Quando il calcio e lo sport in generale sono al servizio del potere politico o dell’establishment certamente è oppio dei popoli, ovvero serve a distogliere l’attenzione sulle criticità per poter lasciare campo libero al manovratore di turno. Gli esempi sono tantissimi e anche molto clamorosi. Si pensi, per esempio, all’Argentina del generale Videla, ai desaparecidos e alla nazionale campione del mondo nel 1978 che servì a coprire tutto il malaffare e gli omicidi che si concretizzavano contestualmente alle vittorie sul campo. Oppure al ruolo che hanno avuto le vittorie del Milan, in campo nazionale ed internazionale, nell’ascesa politica di Silvio Berlusconi.

L’immaginario collettivo, spesso, è influenzato e si costruisce su narrazioni nocive che sono funzionali alla gestione o alla presa del potere, politico ed economico.

Quando, viceversa, il calcio e lo sport in generale non sono al servizio del potere politico o dell’establishment può invece svolgere una funzione maieutica per le comunità. Può essere uno stimolo, un contributo per superare i momenti di difficoltà. Un’ancora di salvezza.

Ieri al triplice fischio finale della partita Foggia-Messina, l’allenatore del Foggia, Zdeněk Zeman, è stato intervistato a bordo campo sull’esito dell’incontro e ne ha dato una dimostrazione plastica.

Con la sua calma olimpica (giova ricordare che quando l’allenatore di Praga svolse il corso di Coverciano per diventare allenatore professionista si sottopose come tutti i candidati ad un test che misurava la capacità di gestire lo stress e che il suo risultato fu il migliore di tutti i partecipanti), dopo aver esaminato la partita da un punto di vista calcistico, si sofferma sulla condizione materiale della città di Foggia. Lo spunto è la domanda dell’intervistatore che gli chiede se le vittorie sul campo della sua squadra possono essere un modo per ricambiare tutto l’affetto che il popolo rossonero nutre nei suoi confronti.

Il muto, così come e lo chiamano affettuosamente le persone a lui più vicine, mai banale e scontato nelle sue riposte, tende una mano alla città che sta attraversando uno dei momenti più difficili della sua storia urbana.

«Spero che riusciamo a dare soddisfazione ai tifosi e non solo a loro. Foggia come città è all’ultimo posto in Italia, ha bisogno di crescere e spero che il calcio l’aiuti a crescere».

Zeman si riferiva alle classifiche sulla qualità della vita nelle città italiane che vedono il capoluogo dauno costantemente agli ultimi posti. E lancia un messaggio molto importante se analizziamo bene la sua risposta.

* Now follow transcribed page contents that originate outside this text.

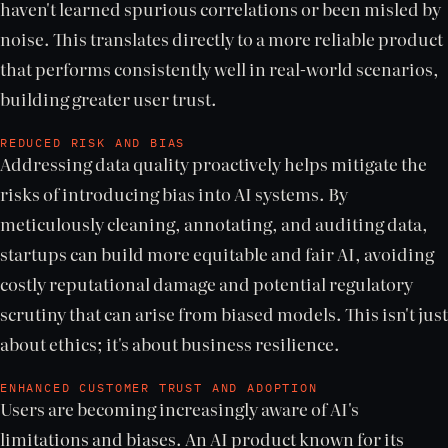
haven't learned spurious correlations or been misled by
noise. This translates directly to a more reliable product
that performs consistently well in real-world scenarios,
building greater user trust.
REDUCED RISK AND BIAS
Addressing data quality proactively helps mitigate the
risks of introducing bias into AI systems. By
meticulously cleaning, annotating, and auditing data,
startups can build more equitable and fair AI, avoiding
costly reputational damage and potential regulatory
scrutiny that can arise from biased models. This isn't just
about ethics; it's about business resilience.
ENHANCED CUSTOMER TRUST AND ADOPTION
Users are becoming increasingly aware of AI's
limitations and biases. An AI product known for its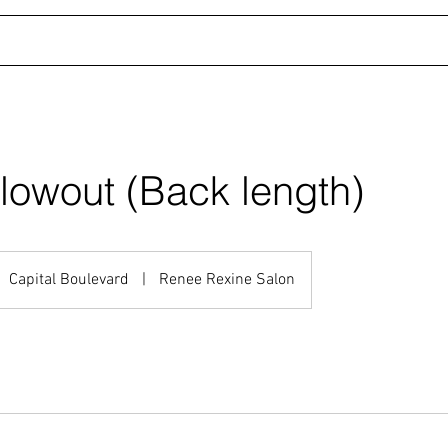
LLERY
STYLISTS
TESTIMONIALS
SHOP
lowout (Back length)
Capital Boulevard
|
Renee Rexine Salon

La soddisfazione che la squadra di calcio regala in questi momenti di euforia non è soltanto per i tifosi, ma per tutta la comunità foggiana. Sappiamo che Foggia ha bisogno di crescere e per crescere c’è bisogno di tante cose, tra queste la fiducia in sé stessi e la positività. Questo è il contributo che la nostra squadra di calcio può dare alla città.

Non solo 4-3-3, catene di destra e di sinistra, attaccare la profondità, magari provare a vincere il campionato, c’è in ballo molto di più: riacquisire senso di orgoglio e di appartenenza.

Il nuovo Foggia di Zeman è alla seconda vittoria consecutiva, s’intravedono bellezza e spensieratezza nelle giocate mandate a memoria durante gli allenamenti, adesso è tempo di riappropriarsi di una cultura urbana degna di questo nome. Con lo stesso spirito del capitano Curcio e dei suoi compagni di squadra anche Foggia e i foggiani devono ricominciare a vincere. Lo devono alla storia della città e a loro stessi. Lo devono ai loro figli.